Clin Transl Oncol. 2026 Jun 6. doi: 10.1007/s12094-026-04388-4. Online ahead of print.

ABSTRACT

BACKGROUND: Tattoo inks may contain carcinogenic compounds, and pigment migration to lymphatic tissues raises concerns regarding potential cancer risk. Epidemiological evidence remains inconclusive.

OBJECTIVES: To assess the association between tattoo exposure and the incidence of skin cancer and hematological malignancies.

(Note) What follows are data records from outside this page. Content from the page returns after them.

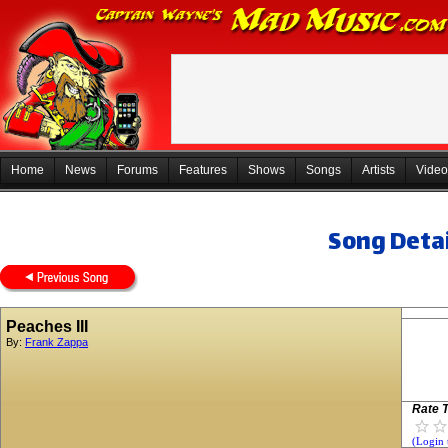
Home
News
Forums
Features
Shows
Songs
Artists
Video
Song Detai
Peaches III
By:
Frank Zappa
Rate T
(Login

METHODS: PubMed, Embase, and the Cochrane Library were searched from inception to January 2026 for cohort and case-control studies comparing cancer incidence in tattooed versus non-tattooed adults. Random-effects meta-analyses using restricted maximum-likelihood estimators were performed to pool odds ratios (ORs) with 95% confidence intervals (CIs). Heterogeneity was quantified using I2 statistics. Risk of bias was assessed using ROBINS-E, and certainty of evidence was evaluated with GRADE. Leave-one-out sensitivity analyses were conducted.

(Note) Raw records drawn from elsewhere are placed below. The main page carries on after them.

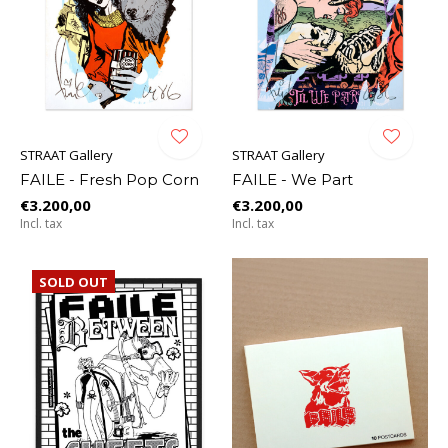
STRAAT Gallery
STRAAT Gallery
FAILE - Fresh Pop Corn
FAILE - We Part
€3.200,00
€3.200,00
Incl. tax
Incl. tax
SOLD OUT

RESULTS: Seven observational studies including 140,841 participants were analyzed. Tattoo exposure was not associated with overall skin cancer (OR 0.92; 95%CI 0.83-1.04; I2 = 0%; p = 0.179). Stratified analyses by number of tattoo sessions showed no significant associations: one session (OR 1.08; 95%CI 0.55-2.12; I2 = 92.4%), two-to-three sessions (OR 0.90; 95%CI 0.62-1.32; I2 = 63.2%), and ≥ 4 sessions (OR 0.70; 95%CI 0.29-1.70; I2 = 88.5%). For hematological malignancies, pooled analysis showed no significant association (OR 1.02; 95%CI 0.78-1.32; I2 = 64.9%; p = 0.910). Subtype analyses were non-significant: non-Hodgkin lymphoma (OR 1.00; 95%CI 0.73-1.36; I2 = 3.7%), Hodgkin lymphoma (OR 1.19; 95%CI 0.59-2.40; I2 = 91.7%), diffuse large B-cell lymphoma (OR 0.90; 95%CI 0.57-1.44; I2 = 61.7%), T-cell lymphoma (OR 1.07; 95%CI 0.61-1.88; I2 = 0%), and follicular lymphoma (OR 0.99; 95%CI 0.72-1.36; I2 = 1.9%). Sensitivity analysis excluding one influential study rendered the association for overall hematological malignancies statistically significant (OR 1.20; 95%CI 1.05-1.39; I2 = 0%). Certainty of evidence ranged from low to moderate.

CONCLUSIONS: Tattoo exposure was not associated with increased skin cancer risk and showed no significant association with hematological malignancies in primary analyses. A significant association emerged only after sensitivity analysis, warranting cautious interpretation and further prospective investigation.